The beauty of being part of a weekly television series is, as Alexander Hodge tells it, the morning-after-airing group chat.
“We all text each other on Monday after the episodes come out and we send each other nice messages,” Hodge says of his fellow “Grosse Pointe Garden Society” cast members. “It’s interesting when you read the scripts — and we read them months ago — and then we filmed them maybe six weeks ago, and then once the edit comes back, it goes to air, and it’s nice to see the progression and see what work everybody else did.”
“Grosse Pointe Garden Society,” on Peacock, is a murder-mystery drama set in a wealthy Michigan suburb’s gardening society. Hodge stars — alongside AnnaSophia Robb, Aja Naomi King, Ben Rappaport and Melissa Fumero — as Doug, husband to Robb’s Alice.
Hodge burst onto the scene in the Issa Rae-helmed series “Insecure” in 2018, in which he played a love interest of Yvonne Orji’s Molly, who became known as “Asian bae.” In the years that followed, Hodge was continually offered similar love interest roles, which is something he contended with for a number of years.
“I would tell my team, ‘I’m ready to not play the love interest or the ideal guy in someone’s life,’ which is hilarious and ironic just because that’s such an amazing stereotype to be typecast in. What a wonderful career that would be if I was the ideal guy, the love interest,” Hodge says. “But I think I felt like there came a point where I didn’t feel challenged by it. And I wanted to feel challenged. I wanted to feel the tension of ‘can I pull this off?’ I think that’s where things feel alive and things feel challenging.”
Alexander Hodge
Courtesy of Derrick Leung
For a few years following, Hodge sought out a variety of film roles, before now finding himself back on network TV.

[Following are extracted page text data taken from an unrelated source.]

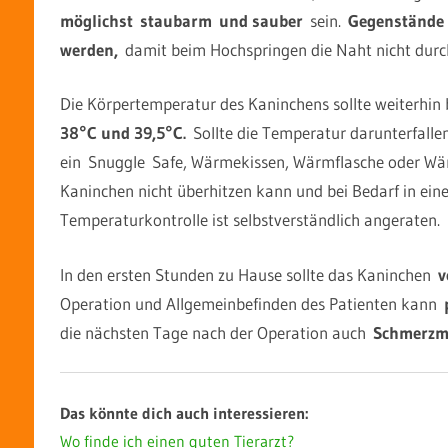
möglichst staubarm und sauber
sein.
Gegenstände 
werden,
damit beim Hochspringen die Naht nicht durch
Die Körpertemperatur des Kaninchens sollte weiterhin
38°C und 39,5°C.
Sollte die Temperatur darunterfallen
ein Snuggle Safe, Wärmekissen, Wärmflasche oder Wärm
Kaninchen nicht überhitzen kann und bei Bedarf in ei
Temperaturkontrolle ist selbstverständlich angeraten.
In den ersten Stunden zu Hause sollte das Kaninchen
v
Operation und Allgemeinbefinden des Patienten kann
p
die nächsten Tage nach der Operation auch
Schmerzmi
Das könnte dich auch interessieren:
Wo finde ich einen guten Tierarzt?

“As we’ve seen, Doug’s not really the ideal partner,” Hodge says. “So it was a challenge.”
Hodge initially was closed off to the idea of doing something like “Grosse Pointe.” In his words, he was “throwing a tantrum” to his team because “something hadn’t gone my way and I’d thrown in the towel, as I do once a year.” After experiencing the loss of someone close to him, he came back to the conversation with his team ready to “finish the job” — and was encouraged to take a look at an audition for “Grosse Pointe.”
“Earlier in my career, I had all these aspirations and dreams of being a really serious, struggling indie actor who came up through the award circuit at Sundance and really, really sunk my teeth into the nitty gritty. And I realized, especially being a part of this project, that there’s a reason that these projects exist,” Hodge says. “I talk to people who I’m working with, like Melissa Fumero, and people would say to her, ‘I watched [your show] “Brooklyn Nine-Nine” with my mother as she was dying of cancer,’ or other things like that. People going through a bad breakup or people going through a really hard time in their life — they weren’t putting on a f–king heartbreaking indie film. They were putting on a network television show. And I realized that this was something that reached a lot of people in a place in their lives where it meant a lot. And I learned a lot about why we do what we do.”
Alexander Hodge
Courtesy of Derrick Leung
Being part of “Grosse Pointe” then was a bit of a healing experience for Hodge to deal with his own loss, and to cultivate a lighter approach to his work, while seeing the great value in that.
“It became something aspirational for me. To embrace something a little bit more playful to embrace something a little bit…god, I think everybody involved with the show hates the fact that I say ‘silly,’ but to me, silly is such a blessing. Silly is such a wonderful privilege, to learn the art of play and to be able to embrace that as an adult,” Hodge says. “So I have taken to this show with a sense of silliness in myself, and I’m so grateful to be able to, in my 30s, be able to embrace that and explore that and see where that lives in me.”